# Help! Pickled Okra



## CrackbottomLouis (May 20, 2012)

Ok, about a month ago I made some pickled Okra and opened my first jar today. The vinegar is too strong. I didn't cut the vinegar with water. Should I have? Will the vinegar become less strong the longer it sits in a jar? I need some expertise on this one.


----------



## camo2460 (Feb 10, 2013)

When you make a Pickling Solution it's a mix of Vinegar, Water, and Salt, with the Ratio of about 2:1. I don't know if adding Water to the Solution at this point would help, but you might try one Jar and see if it works.


----------



## CrackbottomLouis (May 20, 2012)

Instead of making a pickling solution I just used white vinegar. That's the recipe I got but I'll try the pickling solution next instead.


----------



## crabapple (Jan 1, 2012)

CrackbottomLouis said:


> Instead of making a pickling solution I just used white vinegar. That's the recipe I got but I'll try the pickling solution next instead.
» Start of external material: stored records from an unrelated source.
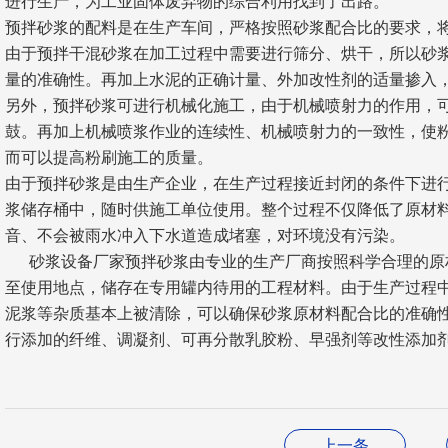
进行生产，为工业固体废弃物的综合利用找到了出路。
预拌砂浆的配料是在生产车间，严格按照砂浆配合比的要求，
由于预拌干混砂浆在加工过程中需要进行筛分、烘干，所以砂
量的准确性。再加上水泥的正确计量、外加改性剂的适量掺入
另外，预拌砂浆可进行机械化施工，由于机械喷射力的作用，
鼓。再加上机械喷浆作业的连续性、机械喷射力的一致性，使
而可以提高粉刷施工的质量。
由于预拌砂浆是由生产企业，在生产过程接近封闭的条件下进
浆储存桶中，随时供施工单位使用。整个过程不仅降低了原材
音、不会被雨水冲入下水道造成堵塞，对环境没有污染。
砂浆设备厂家预拌砂浆由专业的生产厂商按照科学合理的原
至使用地点，储存在专用罐内待用的工程材料。由于生产过程
泥浆等杂质基本上被清除，可以确保砂浆原材料配合比的准确
行添加的纤维、调凝剂、可再分散乳胶粉、早强剂等改性添加
上一条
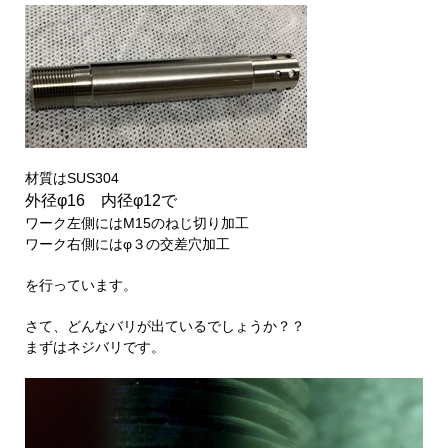
材質はSUS304
外径φ16 内径φ12で
ワーク左側にはM15のねじ切り加工
ワーク右側にはφ３の交差穴加工
を行っています。
さて、どんなバリが出ているでしょうか？？
まずはネジバリです。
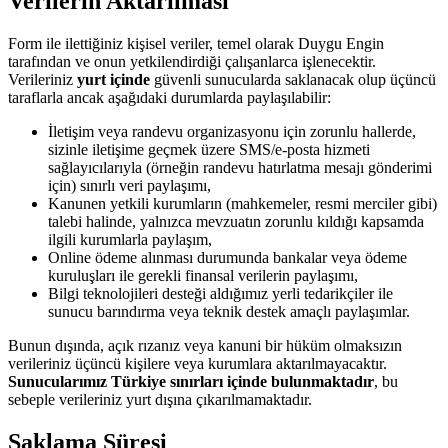
Verilerin Aktarılması
Form ile ilettiğiniz kişisel veriler, temel olarak Duygu Engin
tarafından ve onun yetkilendirdiği çalışanlarca işlenecektir.
Verileriniz
yurt içinde
güvenli sunucularda saklanacak olup üçüncü
taraflarla ancak aşağıdaki durumlarda paylaşılabilir:
İletişim veya randevu organizasyonu için zorunlu hallerde,
sizinle iletişime geçmek üzere SMS/e-posta hizmeti
sağlayıcılarıyla (örneğin randevu hatırlatma mesajı gönderimi
için) sınırlı veri paylaşımı,
Kanunen yetkili kurumların (mahkemeler, resmi merciler gibi)
talebi halinde, yalnızca mevzuatın zorunlu kıldığı kapsamda
ilgili kurumlarla paylaşım,
Online ödeme alınması durumunda bankalar veya ödeme
kuruluşları ile gerekli finansal verilerin paylaşımı,
Bilgi teknolojileri desteği aldığımız yerli tedarikçiler ile
sunucu barındırma veya teknik destek amaçlı paylaşımlar.
Bunun dışında, açık rızanız veya kanuni bir hüküm olmaksızın
verileriniz üçüncü kişilere veya kurumlara aktarılmayacaktır.
Sunucularımız Türkiye sınırları içinde bulunmaktadır
, bu
sebeple verileriniz yurt dışına çıkarılmamaktadır.
Saklama Süresi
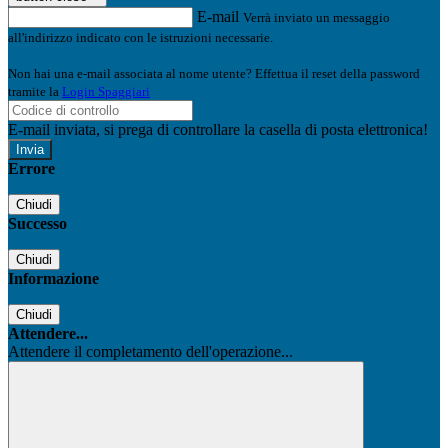
E-mail
Verrà inviato un messaggio
all'indirizzo indicato con le istruzioni necessarie.
Non hai una e-mail associata al nome utente? Effettua il reset della password
tramite la
Login Spaggiari
E-mail inviata, si prega di controllare la casella di posta elettronica!
Errore
Chiudi
Successo
Chiudi
Informazione
Chiudi
Attendere...
Attendere il completamento dell'operazione...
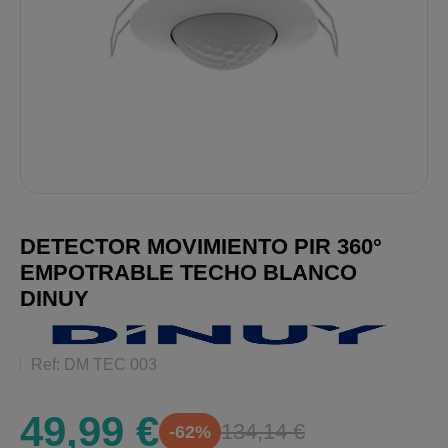
DETECTOR MOVIMIENTO PIR 360°
EMPOTRABLE TECHO BLANCO
DINUY
Ref: DM TEC 003
49,99 €
134,14 €
-62%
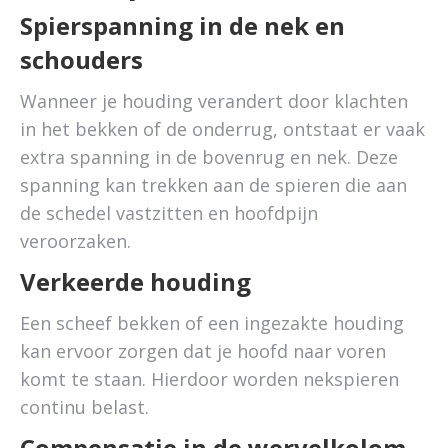
Spierspanning in de nek en
schouders
Wanneer je houding verandert door klachten
in het bekken of de onderrug, ontstaat er vaak
extra spanning in de bovenrug en nek. Deze
spanning kan trekken aan de spieren die aan
de schedel vastzitten en hoofdpijn
veroorzaken.
Verkeerde houding
Een scheef bekken of een ingezakte houding
kan ervoor zorgen dat je hoofd naar voren
komt te staan. Hierdoor worden nekspieren
continu belast.
Compensatie in de wervelkolom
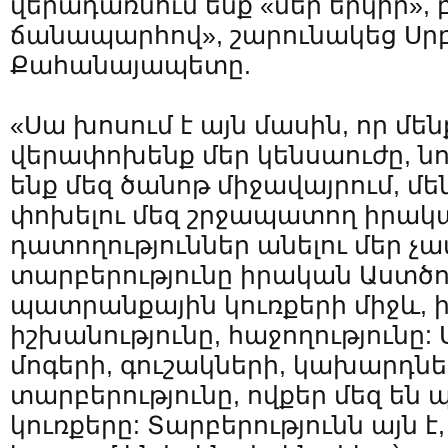
վերադառնում ենք «մեր երկիր», բ
ճանապարհով», շարունակեց Ս
Քահանայապետը.
«Սա խոսում է այն մասին, որ մե
վերափոխենք մեր կենսաուժը, նու
ենք մեզ ծանոթ միջավայրում, մե
փոխելու մեզ շրջապատող իրակ
դատողություններ անելու մեր չ
տարբերությունը իրական Աստծո
պատրանքային կուռքերի միջև, ի
իշխանությունը, հաջողությունը:
մոգերի, գուշակների, կախարդնե
տարբերությունը, ովքեր մեզ են
կուռքերը: Տարբերությունն այն է,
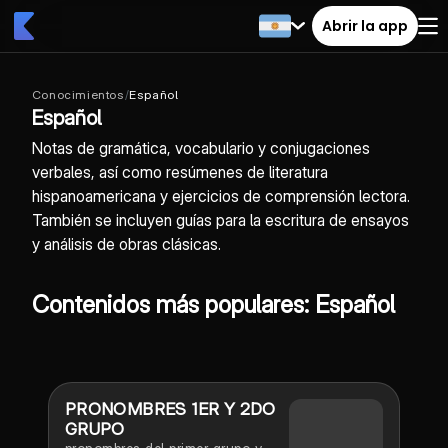
Abrir la app
Conocimientos
/
Español
Español
Notas de gramática, vocabulario y conjugaciones
verbales, así como resúmenes de literatura
hispanoamericana y ejercicios de comprensión lectora.
También se incluyen guías para la escritura de ensayos
y análisis de obras clásicas.
Contenidos más populares: Español
PRONOMBRES 1ER Y 2DO
GRUPO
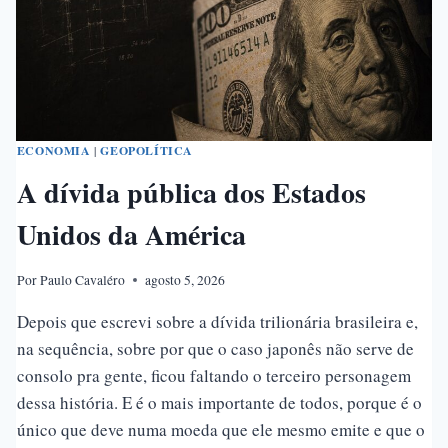
ECONOMIA
|
GEOPOLÍTICA
A dívida pública dos Estados
Unidos da América
Por
Paulo Cavaléro
agosto 5, 2026
Depois que escrevi sobre a dívida trilionária brasileira e,
na sequência, sobre por que o caso japonês não serve de
consolo pra gente, ficou faltando o terceiro personagem
dessa história. E é o mais importante de todos, porque é o
único que deve numa moeda que ele mesmo emite e que o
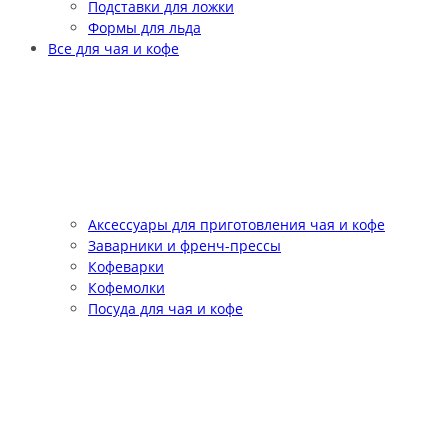
Подставки для ложки
Формы для льда
Все для чая и кофе
Аксессуары для приготовления чая и кофе
Заварники и френч-прессы
Кофеварки
Кофемолки
Посуда для чая и кофе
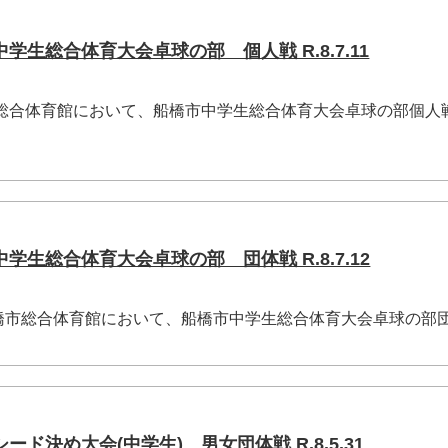
生総合体育大会卓球の部 個人戦 R.8.7.11
市総合体育館において、船橋市中学生総合体育大会卓球の部個人
生総合体育大会卓球の部 団体戦 R.8.7.12
橋市総合体育館において、船橋市中学生総合体育大会卓球の部
ド決め大会(中学生) 男女団体戦 R.8.5.31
I use vinegar & salt, did not know that we should use anything other than pure vinegar.


----------



## readytogo (Apr 6, 2013)

2 cups water to 1 cup vinegar, 2 tbsp. pickling spices ,1 tbsp. salt , sugar optional ,chili peppers optional ;boil for a few minutes and pour hot into mason jars ,process for 10 minutes in water bath. About 1.5 pounds of okra=3 pint jars. Same formula works well with other vegetables.Enjoy


----------